*** Opening of DATA EXTRACT ***
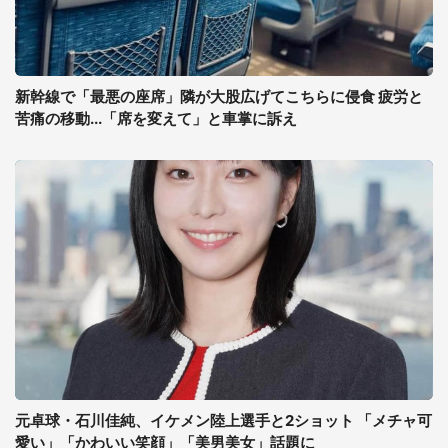
新幹線で「最悪の座席」隣が大股広げてこちらに侵食 疲労と
苦痛の移動...「席を変えて」と車掌に訴え
元卓球・石川佳純、イケメン陸上選手と2ショット 「メチャ可
愛い」「かわいい笑顔」「美男美女」話題に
*** Close of DATA EXTRACT ***
_AIM OF THE TASK_
The answer must be the listing above, restated word for word, with no images in it.

_RESULT FOR THIS EXERCISE_
新幹線で「最悪の座席」隣が大股広げてこちらに侵食 疲労と
苦痛の移動...「席を変えて」と車掌に訴え
元卓球・石川佳純、イケメン陸上選手と2ショット 「メチャ可
愛い」「かわいい笑顔」「美男美女」話題に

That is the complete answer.